Have Gavel, Will Travel - Robert Braithwaite

SummaryWith a jurisdiction covering southern Utah’s national parks and wide-open wilderness areas, you might think Judge Robert Braithwaite’s only cases were between crickets and tumbleweeds. 

Not even close.

Over a twenty-seven year judicial career, he’s seen everything: bighorn sheep poachers in ultralight planes, canoodling nudes, duck killers—and each case got weirder the more he learned. Join Judge Braithwaite as he recollects these stranger-than-fiction stories and takes you inside the real legal process.

Poignant, quirky, and full of life, this book includes cases that were decided in state-of-the-art courtrooms, a Quonset hut in Big Water, and—when occasion called for it—in the judge’s front yard. Entertaining and eye-opening, this is one book you’ll have to read to believe.
 (Summary and image from goodreads.com.   I received a copy of the book in exchange for an honest review.)

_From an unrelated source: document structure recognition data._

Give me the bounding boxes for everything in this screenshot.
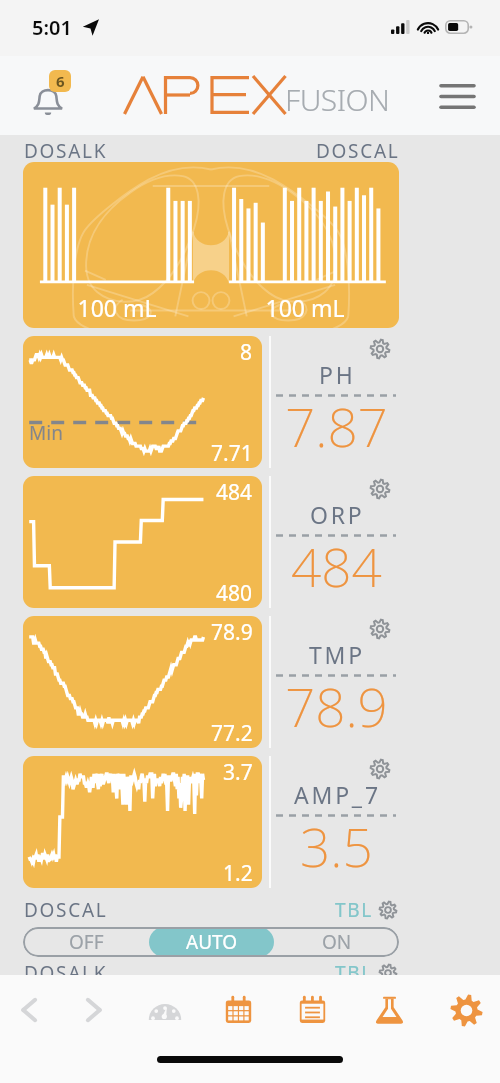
button[interactable]: Tasks [287, 975, 337, 1045]
staticText: ON [322, 929, 352, 955]
button[interactable]: AUTO [149, 990, 274, 1020]
button[interactable]: Calendar [213, 975, 263, 1045]
button[interactable]: 3.7 [23, 756, 262, 888]
staticText: AUTO [186, 992, 238, 1018]
button[interactable]: 78.9 [23, 616, 262, 748]
staticText: FUSION [285, 79, 390, 120]
staticText: 8 [240, 338, 253, 367]
staticText: AUTO [186, 929, 238, 955]
staticText: 77.2 [211, 719, 253, 748]
button[interactable]: Menu [431, 70, 483, 122]
button[interactable]: Lab [364, 975, 414, 1045]
button[interactable]: Forward [69, 975, 119, 1045]
staticText: TBL [335, 960, 373, 986]
staticText: 484 [216, 478, 253, 507]
staticText: 78.9 [285, 670, 388, 742]
button[interactable]: 100 mL [23, 162, 399, 328]
staticText: 6 [56, 71, 65, 91]
button[interactable]: OFF [23, 990, 149, 1020]
staticText: 7.87 [285, 390, 388, 462]
staticText: 100 mL [211, 292, 399, 323]
staticText: PH [319, 359, 356, 390]
button[interactable]: ON [274, 990, 399, 1020]
button[interactable]: Dashboard [140, 975, 190, 1045]
button[interactable]: ORP settings [367, 476, 393, 502]
staticText: 3.7 [223, 758, 253, 787]
staticText: DOSALK [24, 960, 108, 986]
staticText: TBL [335, 897, 373, 923]
button[interactable]: OFF [23, 927, 149, 957]
staticText: AMP_7 [294, 779, 381, 810]
button[interactable]: ON [274, 927, 399, 957]
button[interactable]: 8 [23, 336, 262, 468]
staticText: 3.5 [300, 810, 373, 882]
button[interactable]: Alerts [22, 70, 74, 122]
button[interactable]: DOSALK settings [377, 962, 399, 984]
staticText: ORP [310, 499, 365, 530]
button[interactable]: DOSCAL settings [377, 899, 399, 921]
staticText: 1.2 [223, 859, 253, 888]
button[interactable]: AUTO [149, 927, 274, 957]
staticText: 5:01 [32, 14, 72, 41]
staticText: DOSCAL [316, 138, 400, 164]
button[interactable]: 484 [23, 476, 262, 608]
button[interactable]: Settings [441, 975, 491, 1045]
staticText: DOSALK [24, 138, 108, 164]
button[interactable]: TMP settings [367, 616, 393, 642]
staticText: 100 mL [23, 292, 211, 323]
staticText: ON [322, 992, 352, 1018]
staticText: TMP [309, 639, 365, 670]
staticText: 7.71 [211, 439, 253, 468]
button[interactable]: PH settings [367, 336, 393, 362]
staticText: DOSCAL [24, 897, 108, 923]
staticText: Min [29, 420, 63, 446]
staticText: OFF [69, 929, 104, 955]
button[interactable]: AMP_7 settings [367, 756, 393, 782]
button[interactable]: Back [4, 975, 54, 1045]
staticText: 484 [291, 530, 382, 602]
staticText: OFF [69, 992, 104, 1018]
staticText: 480 [216, 579, 253, 608]
staticText: 78.9 [211, 618, 253, 647]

Review:  Robert Braithwaite is the successful, soft spoken, uncle at family reunions you're dying to sit next to because his stories are the best.  His recounting of some of his youthful adventures in the areas he now sits as a magistrate had me in stitches.  His trials are revisited with tact, clarity, honesty, and the right amount of discretion.  Some trials Braithwaite relates are hard to read, I admit, but he handles it with a grace that speaks to his education.  Others are just so funny, I couldn't help but recommend it to my attorney friends.

Braithwaite has a way with words, but he also has a serious respect for the land, the law, and our role in protecting and observing both.  I joke with my husband that there are very few issues in which I can tout myself as a liberal, but land conservation is one of them. I think it's an inherent Utah matter.  Living that close to the most beautiful part of nature just rewrites your heart somehow.  I was reminded of that as I read his book, not only of the role we all play in the preservation of our national parks, but of the Utah-ness of some of those feelings.  There just aren't adequate words to explain what I'm trying to convey, just go read the book.  You'll get it.

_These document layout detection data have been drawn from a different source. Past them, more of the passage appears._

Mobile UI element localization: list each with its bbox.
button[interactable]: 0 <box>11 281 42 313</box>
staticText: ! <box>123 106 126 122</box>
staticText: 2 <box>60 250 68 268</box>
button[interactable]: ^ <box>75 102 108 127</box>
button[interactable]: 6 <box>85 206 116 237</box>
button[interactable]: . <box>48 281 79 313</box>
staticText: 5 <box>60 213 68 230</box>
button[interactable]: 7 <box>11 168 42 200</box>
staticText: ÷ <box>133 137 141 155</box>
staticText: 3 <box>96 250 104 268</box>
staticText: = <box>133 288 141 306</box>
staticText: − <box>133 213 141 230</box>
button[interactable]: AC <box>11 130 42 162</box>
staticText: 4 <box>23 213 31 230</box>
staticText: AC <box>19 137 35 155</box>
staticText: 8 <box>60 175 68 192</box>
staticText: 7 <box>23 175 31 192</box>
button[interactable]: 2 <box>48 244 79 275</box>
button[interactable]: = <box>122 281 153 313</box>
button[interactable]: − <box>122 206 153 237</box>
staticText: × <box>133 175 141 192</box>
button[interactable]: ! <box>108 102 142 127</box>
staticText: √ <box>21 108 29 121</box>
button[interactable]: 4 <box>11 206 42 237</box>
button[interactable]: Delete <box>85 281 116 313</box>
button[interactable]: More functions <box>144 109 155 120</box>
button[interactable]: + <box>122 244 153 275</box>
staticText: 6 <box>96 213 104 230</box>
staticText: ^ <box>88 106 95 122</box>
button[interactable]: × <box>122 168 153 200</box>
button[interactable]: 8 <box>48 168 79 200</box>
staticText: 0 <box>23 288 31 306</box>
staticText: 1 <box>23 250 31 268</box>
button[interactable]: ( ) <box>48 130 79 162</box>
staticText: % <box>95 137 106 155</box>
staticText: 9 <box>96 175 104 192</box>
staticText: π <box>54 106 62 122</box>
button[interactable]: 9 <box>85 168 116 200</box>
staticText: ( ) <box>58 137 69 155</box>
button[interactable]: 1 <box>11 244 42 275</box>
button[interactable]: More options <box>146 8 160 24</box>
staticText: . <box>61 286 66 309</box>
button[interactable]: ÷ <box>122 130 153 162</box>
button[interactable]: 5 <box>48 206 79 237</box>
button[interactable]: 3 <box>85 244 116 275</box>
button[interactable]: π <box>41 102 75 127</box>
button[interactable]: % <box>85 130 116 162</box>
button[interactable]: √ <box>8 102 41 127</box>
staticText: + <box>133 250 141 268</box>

It came as no surprise to me when in the appendix (because every former attorney has to include an appendix), Justice Braithwaite revealed that his daughter is Ally Condie of Matched and other books.  Writing clearly runs in the family, and it made me appreciate his book even more. 

Rating: Four stars -- I wish it were longer

For the Sensitive Reader:  Some discussion of the growing problem of drug traffickers in the National Parks, a murder trial, and a date rape trial.